Wednesday, February 26, 2014

Confessions of a Michigan cowgirl


 By S. Derrickson Moore
Kids playing all over the world, but especially kids born in America, grow up as cowboys and cowgirls.
It probably comes a little more naturally if you’re born on a ranch in, say, New Mexico.
But you’ll find a way to cowboy up, even if you’re born in suburban Michigan, where the sand is not a desert, but the shores of a Great Lake.
You’ll ride the range, sing the songs and aspire to wear the hat and boots with spurs that jingle, jangle jingle.
I know. I was a Baby Boomer Midwesterner, and a dedicated cowgirl as far back as I can remember.
I can’t recall visiting a farm until I was in high school, and I confess I didn’t make it to a state fair until I moved to Las Cruces when I was in my 40s.
But it’s not as if I was a cowgirl who never saw a cow. Through some fluke of zoning, one of our neighbors was allowed to raise a calf on a large plot of land that adjoined our backyard. Poor Nicky had a brief, but I like to hope exciting life, figuring heavily in some inept roping, branding and rustling dramas staged by imaginative kids in our neighborhood, before disappearing mysteriously one day. We later discovered, to our horror, that Nicky’s fate was to become the young and tender burgers at a lunch play date. To this day, I can’t bring myself to eat veal, perhaps proving that I never had the stomach to be a real rancher.
But that didn’t mean I couldn’t be a cowgirl. I remember picking up lots of tips from the original Mickey Mouse Club, which offered the exciting “Spin and Marty” series at a dude ranch, along with all kinds of cowboy and Indian lore. They sang to us about the legend of the White Buffalo and how we’d see it, if our hearts were brave and true and we treated all men as brothers.

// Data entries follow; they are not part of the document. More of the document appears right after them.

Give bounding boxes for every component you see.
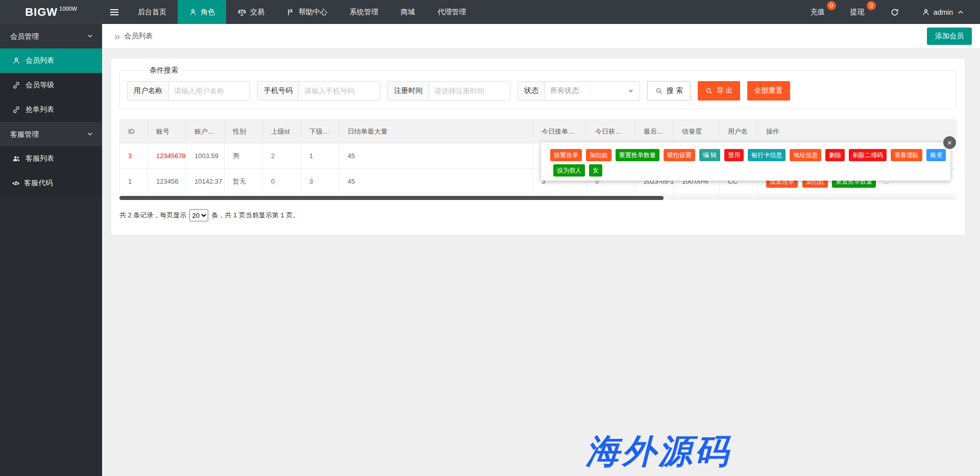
sidebar-group-member-mgmt[interactable]: 会员管理 (0, 24, 102, 48)
main-nav: 后台首页 角色 交易 帮助中心 系统管理 商城 代理管理 (127, 0, 477, 24)
nav-item-role[interactable]: 角色 (178, 0, 226, 24)
sidebar-submenu: 会员列表 会员等级 抢单列表 (0, 48, 102, 122)
status-field-label: 状态 (518, 82, 545, 100)
nav-item-help-center[interactable]: 帮助中心 (276, 0, 338, 24)
hamburger-icon[interactable] (102, 0, 127, 24)
username-input[interactable] (169, 82, 250, 100)
withdraw-label: 提现 (850, 8, 865, 17)
refresh-button[interactable] (879, 0, 911, 24)
col-header-last-login: 最后登录时... (635, 120, 674, 143)
edit-button[interactable]: 编 辑 (699, 149, 720, 161)
nav-item-label: 后台首页 (138, 8, 166, 17)
sidebar-item-support-list[interactable]: 客服列表 (0, 146, 102, 171)
sidebar-group-support-mgmt[interactable]: 客服管理 (0, 122, 102, 146)
pagination-text-before: 共 2 条记录，每页显示 (119, 211, 186, 220)
member-list-card: 条件搜索 用户名称 手机号码 注册时间 (111, 59, 965, 235)
sidebar-item-label: 会员列表 (26, 56, 54, 65)
cell-balance: 10142.37 (186, 169, 225, 194)
sidebar: 会员管理 会员列表 会员等级 抢单列表 客服管理 客服列表 (0, 24, 102, 476)
logo-text: BIGW (25, 6, 58, 19)
disable-button[interactable]: 禁用 (724, 149, 744, 161)
register-time-field-group: 注册时间 (387, 81, 510, 101)
navbar-right: 充值 0 提现 0 admin (799, 0, 980, 24)
status-select[interactable]: 所有状态 (545, 82, 640, 100)
sidebar-item-grab-order-list[interactable]: 抢单列表 (0, 97, 102, 122)
table-header-row: ID 账号 账户余额 性别 上级id 下级人数 日结单最大量 今日接单数量 今日… (120, 120, 957, 143)
pagination-text-after: 条，共 1 页当前显示第 1 页。 (211, 211, 299, 220)
pagination: 共 2 条记录，每页显示 20 条，共 1 页当前显示第 1 页。 (119, 209, 957, 221)
gender-female-button[interactable]: 女 (589, 164, 602, 177)
cell-balance: 1003.59 (186, 143, 225, 169)
nav-item-dashboard[interactable]: 后台首页 (127, 0, 178, 24)
close-icon[interactable]: × (943, 136, 956, 149)
search-button[interactable]: 搜 索 (647, 81, 691, 101)
popup-actions-row-2: 设为假人 女 (553, 164, 943, 177)
recharge-badge: 0 (827, 1, 836, 10)
nav-item-trade[interactable]: 交易 (226, 0, 276, 24)
address-info-button[interactable]: 地址信息 (790, 149, 821, 161)
set-serial-order-button[interactable]: 设置连单 (550, 149, 582, 161)
horizontal-scrollbar-track (119, 196, 957, 200)
popup-actions-row-1: 设置连单 加扣款 重置抢单数量 暗扣设置 编 辑 禁用 银行卡信息 地址信息 删… (550, 149, 943, 161)
col-header-actions: 操作 (758, 120, 957, 143)
user-menu-button[interactable]: admin (911, 0, 980, 24)
search-row: 用户名称 手机号码 注册时间 状态 (127, 81, 949, 101)
phone-field-group: 手机号码 (257, 81, 380, 101)
cell-daily-max: 45 (339, 143, 533, 169)
view-team-button[interactable]: 查看团队 (891, 149, 922, 161)
cell-subordinates: 1 (301, 143, 339, 169)
breadcrumb: 会员列表 (124, 32, 153, 41)
delete-button[interactable]: 删除 (825, 149, 845, 161)
nav-item-label: 商城 (401, 8, 415, 17)
chevron-down-icon (628, 90, 633, 93)
balance-change-button[interactable]: 账变 (926, 149, 946, 161)
logo: BIGW 1000W (0, 0, 102, 24)
set-fake-user-button[interactable]: 设为假人 (553, 164, 585, 177)
refresh-icon (890, 8, 899, 17)
watermark: 海外源码 (586, 429, 731, 474)
sidebar-item-label: 抢单列表 (26, 105, 54, 114)
nav-item-mall[interactable]: 商城 (389, 0, 426, 24)
phone-field-label: 手机号码 (258, 82, 299, 100)
export-button[interactable]: 导 出 (698, 81, 740, 101)
phone-input[interactable] (299, 82, 380, 100)
page-size-select[interactable]: 20 (189, 209, 208, 221)
col-header-username: 用户名 (720, 120, 758, 143)
content: 条件搜索 用户名称 手机号码 注册时间 (102, 48, 980, 235)
refresh-qrcode-button[interactable]: 刷新二维码 (849, 149, 887, 161)
sidebar-item-member-list[interactable]: 会员列表 (0, 48, 102, 73)
username-field-label: 用户名称 (128, 82, 169, 100)
add-member-button[interactable]: 添加会员 (927, 28, 972, 45)
cell-gender: 暂无 (225, 169, 263, 194)
reset-all-button[interactable]: 全部重置 (747, 81, 790, 101)
sidebar-item-support-code[interactable]: </> 客服代码 (0, 171, 102, 195)
horizontal-scrollbar-thumb[interactable] (119, 196, 664, 200)
col-header-subordinates: 下级人数 (301, 120, 339, 143)
bank-card-info-button[interactable]: 银行卡信息 (748, 149, 786, 161)
main-area: » 会员列表 添加会员 条件搜索 用户名称 手机号码 (102, 0, 980, 235)
col-header-balance: 账户余额 (186, 120, 225, 143)
member-table-wrap: ID 账号 账户余额 性别 上级id 下级人数 日结单最大量 今日接单数量 今日… (119, 119, 957, 200)
sidebar-item-member-level[interactable]: 会员等级 (0, 73, 102, 97)
recharge-button[interactable]: 充值 0 (799, 0, 839, 24)
flag-icon (287, 8, 295, 16)
withdraw-button[interactable]: 提现 0 (839, 0, 879, 24)
export-button-label: 导 出 (717, 86, 733, 95)
nav-item-system-mgmt[interactable]: 系统管理 (338, 0, 389, 24)
col-header-parent-id: 上级id (263, 120, 301, 143)
sidebar-submenu: 客服列表 </> 客服代码 (0, 146, 102, 195)
sidebar-item-label: 会员等级 (26, 81, 54, 90)
status-field-group: 状态 所有状态 (518, 81, 640, 101)
add-deduction-button[interactable]: 加扣款 (586, 149, 611, 161)
register-time-input[interactable] (429, 82, 510, 100)
nav-item-agent-mgmt[interactable]: 代理管理 (426, 0, 477, 24)
reset-grab-count-button[interactable]: 重置抢单数量 (616, 149, 659, 161)
person-icon (189, 8, 197, 16)
code-icon: </> (12, 180, 19, 186)
recharge-label: 充值 (811, 8, 825, 17)
hidden-deduction-button[interactable]: 暗扣设置 (664, 149, 695, 161)
col-header-daily-max: 日结单最大量 (339, 120, 533, 143)
cell-id: 1 (120, 169, 148, 194)
withdraw-badge: 0 (867, 1, 876, 10)
cell-account: 12345678 (148, 143, 186, 169)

Our parents were not immune to all this cowpoke excitement. They were easy touches for cap six-shooters, BB guns, bows and arrows and cute little cowgirl outfits. My father, an aircraft engineer, took to wearing what looked suspiciously like a 10-gallon hat with his three-piece suits. I still remember how pleased he was, during a business trip to New York, when someone asked if he was a Texas cowboy.

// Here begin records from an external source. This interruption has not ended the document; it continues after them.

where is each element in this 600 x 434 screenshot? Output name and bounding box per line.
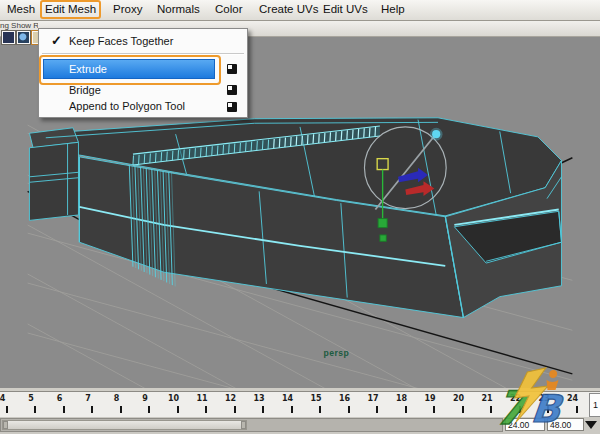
frame-tick <box>262 406 264 413</box>
menu-item-label: Keep Faces Together <box>69 31 173 51</box>
frame-number: 16 <box>339 394 350 403</box>
menu-item-keep-faces-together[interactable]: ✓Keep Faces Together <box>39 31 247 51</box>
frame-tick <box>319 406 321 413</box>
check-icon: ✓ <box>51 31 62 51</box>
frame-tick <box>91 406 93 413</box>
menu-item-edit-uvs[interactable]: Edit UVs <box>320 1 371 18</box>
menu-item-label: Extrude <box>69 56 107 82</box>
range-slider-bar: 24.00 48.00 <box>0 417 600 434</box>
manipulator-y-handle2[interactable] <box>380 235 386 241</box>
frame-number: 4 <box>0 394 5 403</box>
time-slider[interactable]: 1 456789101112131415161718192021222324 <box>0 391 600 417</box>
frame-tick <box>519 406 521 413</box>
current-time-field[interactable]: 1 <box>589 393 600 417</box>
frame-number: 23 <box>538 394 549 403</box>
frame-number: 18 <box>396 394 407 403</box>
menu-item-normals[interactable]: Normals <box>154 1 203 18</box>
frame-tick <box>6 406 8 413</box>
frame-number: 10 <box>168 394 179 403</box>
menu-item-extrude[interactable]: Extrude <box>39 56 247 82</box>
frame-tick <box>63 406 65 413</box>
frame-tick <box>376 406 378 413</box>
frame-tick <box>120 406 122 413</box>
polygon-model[interactable] <box>29 118 561 318</box>
frame-tick <box>576 406 578 413</box>
option-box-icon[interactable] <box>227 64 237 74</box>
frame-number: 19 <box>424 394 435 403</box>
frame-number: 14 <box>282 394 293 403</box>
frame-tick <box>433 406 435 413</box>
menu-item-create-uvs[interactable]: Create UVs <box>256 1 321 18</box>
playback-end-field[interactable]: 24.00 <box>505 418 545 431</box>
maya-window: MeshEdit MeshProxyNormalsColorCreate UVs… <box>0 0 600 434</box>
menu-item-proxy[interactable]: Proxy <box>110 1 145 18</box>
frame-number: 22 <box>510 394 521 403</box>
frame-tick <box>490 406 492 413</box>
frame-tick <box>348 406 350 413</box>
option-box-icon[interactable] <box>227 85 237 95</box>
menu-item-label: Bridge <box>69 82 101 98</box>
range-slider-handle[interactable] <box>2 420 247 430</box>
frame-tick <box>148 406 150 413</box>
camera-label: persp <box>324 348 350 358</box>
menu-item-edit-mesh[interactable]: Edit Mesh <box>40 0 101 19</box>
panel-menu-clipped-text: ng Show R <box>0 21 38 30</box>
sphere-view-icon[interactable] <box>16 30 31 45</box>
frame-number: 17 <box>367 394 378 403</box>
animation-end-field[interactable]: 48.00 <box>547 418 584 431</box>
frame-number: 15 <box>310 394 321 403</box>
frame-tick <box>234 406 236 413</box>
menu-item-color[interactable]: Color <box>212 1 245 18</box>
frame-number: 12 <box>225 394 236 403</box>
frame-number: 11 <box>196 394 207 403</box>
frame-tick <box>462 406 464 413</box>
range-slider-track[interactable] <box>0 418 503 432</box>
frame-tick <box>205 406 207 413</box>
range-handle-left-grip[interactable] <box>3 421 8 429</box>
menu-item-append-to-polygon-tool[interactable]: Append to Polygon Tool <box>39 98 247 115</box>
menu-item-mesh[interactable]: Mesh <box>4 1 38 18</box>
option-box-icon[interactable] <box>227 102 237 112</box>
frame-number: 8 <box>114 394 120 403</box>
manipulator-y-handle[interactable] <box>378 219 387 228</box>
frame-number: 21 <box>481 394 492 403</box>
main-menu-bar: MeshEdit MeshProxyNormalsColorCreate UVs… <box>0 0 600 21</box>
frame-number: 20 <box>453 394 464 403</box>
frame-tick <box>177 406 179 413</box>
frame-number: 6 <box>57 394 63 403</box>
menu-item-help[interactable]: Help <box>378 1 408 18</box>
swatch-dark-icon[interactable] <box>1 30 16 45</box>
annotation-ring <box>39 55 221 85</box>
range-handle-right-grip[interactable] <box>241 421 246 429</box>
frame-tick <box>405 406 407 413</box>
frame-tick <box>291 406 293 413</box>
frame-number: 24 <box>567 394 578 403</box>
frame-number: 5 <box>28 394 34 403</box>
frame-number: 7 <box>85 394 91 403</box>
range-menu-arrow-icon[interactable] <box>585 421 597 429</box>
frame-number: 13 <box>253 394 264 403</box>
frame-tick <box>34 406 36 413</box>
manipulator-handle-dot[interactable] <box>432 130 440 138</box>
frame-tick <box>547 406 549 413</box>
menu-item-label: Append to Polygon Tool <box>69 98 185 115</box>
edit-mesh-dropdown: ✓Keep Faces TogetherExtrudeBridgeAppend … <box>38 28 248 118</box>
frame-number: 9 <box>142 394 148 403</box>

The older I get, the more I understand those don’t-fence-me in cowboy urges for land, lots of land, and the starry skies above.
As Las Cruces becomes more urban, I find myself gravitating gratefully toward any bucolic encounters.

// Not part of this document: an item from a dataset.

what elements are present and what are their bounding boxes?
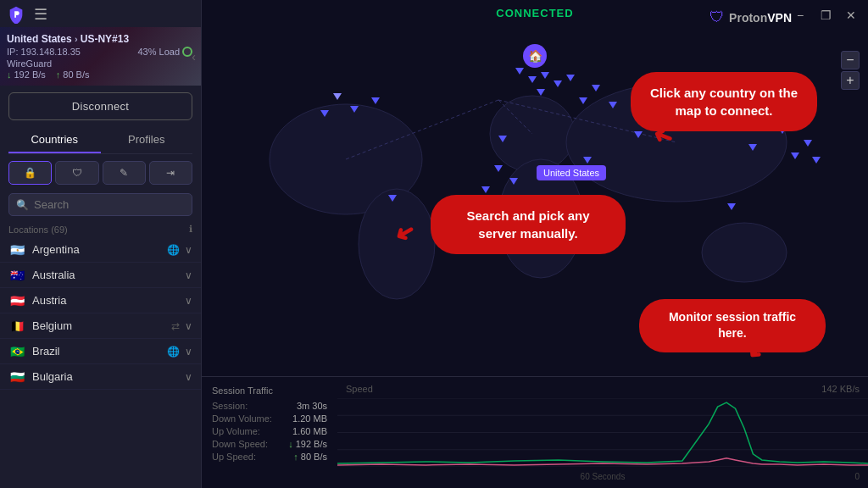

Every now and then, I take a little lunch-time detour to greet a horse discovered in a pasture in Mesilla or Picacho Hills or linger after an official assignment to commune with the cows at the farm and ranch museum.
And I understand why “Star Trek” creator, El Paso native and wannabe space cowboy Gene Roddenberry dreamed of the final frontier, where we could boldly go where no man (or cowgirl) had gone before.
The cowboy way transcends traditional genres and time and space. It’s about freedom, adventure, rugged individualism, courage, integrity, creative coping strategy and yes, style.
There’s an art and science to it all.
It’s bigger than the Wild West, America, or even planet Earth.
That’s why we founded Cosmic Cowgirls and Cowboys, a wild and wide-ranging outfit that might spontaneously add you to the herd at any time.
Late Pluto discoverer Clyde Tombaugh and his wife Patsy were charter members. Artist Sallie Ritter was instantly recruited for her visions of Western skies and an extraordinary painting in shades of cosmic cowgirl blue.
You could be roped and wrangled in the next cosmic roundup. Yippie yi yo kayah.